Sleep-school is back, and the internet is split between dream geniuses and total nonsense

TLDR: Scientists are revisiting the old dream of learning while asleep, though past claims were shaky and sometimes plain bogus. Commenters were far more excited about sleep as a secret problem-solver, sharing stories of dream-borne math wins, bug fixes, and one very doomed app for dogs.

The idea sounds like a late-night infomercial fever dream: a 1930s machine called the Psycho-phone promised to whisper success, love, and even money into your brain while you slept. Yes, really — one sales pitch basically said you could snooze your way to self-improvement, and one delighted customer even claimed they were expecting a "Psycho-phone baby". For decades, scientists mostly threw cold water on the whole thing, arguing many of the old studies were likely just testing people who were secretly awake. In plain English: a lot of the original sleep-learning hype may have been bunk.

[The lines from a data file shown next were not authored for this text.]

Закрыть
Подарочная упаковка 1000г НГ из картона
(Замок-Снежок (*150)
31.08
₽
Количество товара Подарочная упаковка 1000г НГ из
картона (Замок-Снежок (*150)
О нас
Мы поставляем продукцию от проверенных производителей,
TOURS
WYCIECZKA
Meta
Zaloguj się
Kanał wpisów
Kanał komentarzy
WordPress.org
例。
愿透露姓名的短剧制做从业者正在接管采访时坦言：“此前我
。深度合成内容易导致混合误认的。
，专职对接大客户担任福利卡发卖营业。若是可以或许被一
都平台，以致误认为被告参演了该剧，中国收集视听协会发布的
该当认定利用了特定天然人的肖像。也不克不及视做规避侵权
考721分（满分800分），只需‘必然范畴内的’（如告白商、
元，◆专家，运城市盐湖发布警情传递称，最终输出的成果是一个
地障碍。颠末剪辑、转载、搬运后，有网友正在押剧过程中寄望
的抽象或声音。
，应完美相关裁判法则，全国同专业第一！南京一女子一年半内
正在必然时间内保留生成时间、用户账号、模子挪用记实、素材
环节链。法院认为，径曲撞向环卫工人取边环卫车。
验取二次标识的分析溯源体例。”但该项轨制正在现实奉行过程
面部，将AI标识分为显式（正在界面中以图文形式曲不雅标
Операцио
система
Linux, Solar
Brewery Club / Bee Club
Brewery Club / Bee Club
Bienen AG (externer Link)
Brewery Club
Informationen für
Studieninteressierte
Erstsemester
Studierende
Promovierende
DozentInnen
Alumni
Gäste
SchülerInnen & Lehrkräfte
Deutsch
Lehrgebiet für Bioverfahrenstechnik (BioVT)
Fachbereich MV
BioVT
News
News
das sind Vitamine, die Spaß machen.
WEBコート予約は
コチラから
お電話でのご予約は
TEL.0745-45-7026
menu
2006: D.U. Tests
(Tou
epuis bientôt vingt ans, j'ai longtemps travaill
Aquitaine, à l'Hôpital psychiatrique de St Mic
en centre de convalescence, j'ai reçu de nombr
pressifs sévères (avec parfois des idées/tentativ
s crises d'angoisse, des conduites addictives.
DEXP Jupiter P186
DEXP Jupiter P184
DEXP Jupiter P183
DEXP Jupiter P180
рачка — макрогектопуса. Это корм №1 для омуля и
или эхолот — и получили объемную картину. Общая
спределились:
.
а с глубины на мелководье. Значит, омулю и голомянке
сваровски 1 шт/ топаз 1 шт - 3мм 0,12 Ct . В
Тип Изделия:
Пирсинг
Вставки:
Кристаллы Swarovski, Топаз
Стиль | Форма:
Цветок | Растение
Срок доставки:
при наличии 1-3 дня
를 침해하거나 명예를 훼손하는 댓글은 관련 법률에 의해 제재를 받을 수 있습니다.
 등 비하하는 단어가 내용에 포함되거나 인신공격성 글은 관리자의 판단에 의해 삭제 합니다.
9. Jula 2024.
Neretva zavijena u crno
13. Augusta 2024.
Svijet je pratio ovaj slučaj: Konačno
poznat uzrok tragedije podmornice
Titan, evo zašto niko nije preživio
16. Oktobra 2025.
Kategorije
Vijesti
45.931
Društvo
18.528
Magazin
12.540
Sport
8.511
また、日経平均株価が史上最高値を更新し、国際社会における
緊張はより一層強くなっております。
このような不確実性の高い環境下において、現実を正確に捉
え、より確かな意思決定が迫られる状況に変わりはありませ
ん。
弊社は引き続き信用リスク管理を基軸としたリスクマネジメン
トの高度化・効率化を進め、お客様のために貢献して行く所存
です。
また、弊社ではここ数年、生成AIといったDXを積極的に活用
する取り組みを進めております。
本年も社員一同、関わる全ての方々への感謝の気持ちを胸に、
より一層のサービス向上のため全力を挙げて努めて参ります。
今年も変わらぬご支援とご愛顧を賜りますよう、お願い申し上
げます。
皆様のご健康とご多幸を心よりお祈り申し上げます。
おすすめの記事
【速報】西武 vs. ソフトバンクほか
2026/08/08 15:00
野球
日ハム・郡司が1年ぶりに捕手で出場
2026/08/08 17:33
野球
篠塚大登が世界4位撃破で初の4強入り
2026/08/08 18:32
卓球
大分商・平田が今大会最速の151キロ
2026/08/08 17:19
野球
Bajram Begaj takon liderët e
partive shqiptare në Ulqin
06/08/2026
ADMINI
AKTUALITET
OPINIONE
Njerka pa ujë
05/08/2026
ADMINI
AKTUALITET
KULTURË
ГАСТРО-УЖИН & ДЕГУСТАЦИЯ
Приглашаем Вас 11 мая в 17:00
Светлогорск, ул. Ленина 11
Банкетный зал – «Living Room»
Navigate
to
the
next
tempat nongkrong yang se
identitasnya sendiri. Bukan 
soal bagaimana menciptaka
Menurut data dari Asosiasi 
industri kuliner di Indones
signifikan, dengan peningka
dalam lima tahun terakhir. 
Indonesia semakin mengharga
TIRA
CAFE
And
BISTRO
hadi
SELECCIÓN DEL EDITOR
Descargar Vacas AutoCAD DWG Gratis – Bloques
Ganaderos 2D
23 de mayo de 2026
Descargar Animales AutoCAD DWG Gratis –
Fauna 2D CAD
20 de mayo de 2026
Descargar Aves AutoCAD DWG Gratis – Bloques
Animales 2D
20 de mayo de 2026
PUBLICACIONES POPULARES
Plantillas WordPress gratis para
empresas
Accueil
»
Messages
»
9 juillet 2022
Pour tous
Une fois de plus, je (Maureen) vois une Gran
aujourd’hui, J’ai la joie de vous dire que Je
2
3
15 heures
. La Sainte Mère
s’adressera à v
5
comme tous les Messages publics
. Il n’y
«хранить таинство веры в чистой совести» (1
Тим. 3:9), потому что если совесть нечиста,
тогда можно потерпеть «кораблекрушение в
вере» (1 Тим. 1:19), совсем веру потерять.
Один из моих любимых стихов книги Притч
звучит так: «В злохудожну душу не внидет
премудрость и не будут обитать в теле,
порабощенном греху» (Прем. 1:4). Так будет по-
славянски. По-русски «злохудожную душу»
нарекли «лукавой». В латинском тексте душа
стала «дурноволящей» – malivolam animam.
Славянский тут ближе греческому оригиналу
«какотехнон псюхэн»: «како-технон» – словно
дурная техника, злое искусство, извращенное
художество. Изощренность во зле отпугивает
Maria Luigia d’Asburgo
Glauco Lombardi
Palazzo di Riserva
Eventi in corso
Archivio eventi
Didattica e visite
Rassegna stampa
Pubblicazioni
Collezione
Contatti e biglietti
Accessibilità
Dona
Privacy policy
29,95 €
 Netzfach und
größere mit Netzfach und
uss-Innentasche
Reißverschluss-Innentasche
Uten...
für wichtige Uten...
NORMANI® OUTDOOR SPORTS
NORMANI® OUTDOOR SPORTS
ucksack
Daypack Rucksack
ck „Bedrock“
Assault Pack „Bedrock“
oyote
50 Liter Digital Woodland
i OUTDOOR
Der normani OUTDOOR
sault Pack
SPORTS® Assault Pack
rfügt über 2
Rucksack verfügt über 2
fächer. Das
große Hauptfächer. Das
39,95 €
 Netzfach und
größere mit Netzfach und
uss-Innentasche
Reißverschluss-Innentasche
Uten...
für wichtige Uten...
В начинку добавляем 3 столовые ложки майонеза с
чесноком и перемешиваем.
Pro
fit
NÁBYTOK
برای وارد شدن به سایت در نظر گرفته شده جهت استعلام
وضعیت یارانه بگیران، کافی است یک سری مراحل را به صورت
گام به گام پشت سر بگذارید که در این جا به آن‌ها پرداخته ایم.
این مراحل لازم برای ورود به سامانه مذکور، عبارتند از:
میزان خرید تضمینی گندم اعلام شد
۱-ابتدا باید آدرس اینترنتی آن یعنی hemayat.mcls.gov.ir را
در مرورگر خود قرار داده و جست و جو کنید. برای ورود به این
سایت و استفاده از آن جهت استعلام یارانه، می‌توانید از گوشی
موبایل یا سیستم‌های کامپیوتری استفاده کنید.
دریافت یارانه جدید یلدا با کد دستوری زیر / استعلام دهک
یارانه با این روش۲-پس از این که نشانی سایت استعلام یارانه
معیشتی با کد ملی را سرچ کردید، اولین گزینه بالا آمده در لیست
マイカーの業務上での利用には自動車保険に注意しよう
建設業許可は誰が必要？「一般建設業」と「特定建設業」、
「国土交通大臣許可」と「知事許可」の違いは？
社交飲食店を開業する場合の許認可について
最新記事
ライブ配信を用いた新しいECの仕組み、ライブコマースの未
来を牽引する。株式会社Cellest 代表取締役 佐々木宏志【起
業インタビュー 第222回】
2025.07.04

But the comments? Absolutely alive. Instead of calmly debating research methods, readers turned the whole thing into a glorious showdown between "my sleeping brain is a genius" and "my dreaming brain also invents dog messenger apps". One person swore they found a serious software security hole in a dream and woke up to confirm it was real. Another said they solved hard math problems night after night while on vacation, as if their sleeping mind had quietly taken over the homework. A third recalled fixing a maddening computer crash after a dream-induced burst of adrenaline. The strongest vibe in the thread was: maybe sleep won’t teach you Mandarin, but it might rescue you from your own mental gridlock.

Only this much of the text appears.